▶ [Exercise prompt]: Exact copy, no pictures: return all the records as they stand.

(Records from a collection)
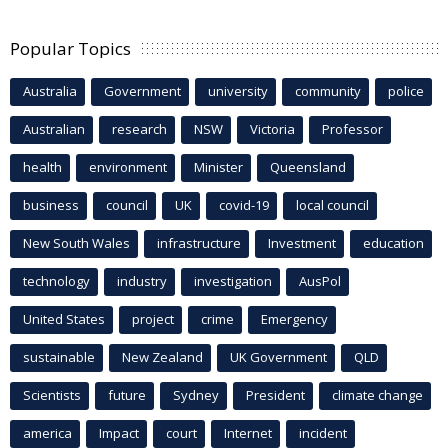
Popular Topics
Australia
Government
university
community
police
Australian
research
NSW
Victoria
Professor
health
environment
Minister
Queensland
business
council
UK
covid-19
local council
New South Wales
infrastructure
Investment
education
technology
industry
investigation
AusPol
United States
project
crime
Emergency
sustainable
New Zealand
UK Government
QLD
Scientists
future
Sydney
President
climate change
america
Impact
court
Internet
incident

▶ [Finished exercise]:
Popular Topics
Australia
Government
university
community
police
Australian
research
NSW
Victoria
Professor
health
environment
Minister
Queensland
business
council
UK
covid-19
local council
New South Wales
infrastructure
Investment
education
technology
industry
investigation
AusPol
United States
project
crime
Emergency
sustainable
New Zealand
UK Government
QLD
Scientists
future
Sydney
President
climate change
america
Impact
court
Internet
incident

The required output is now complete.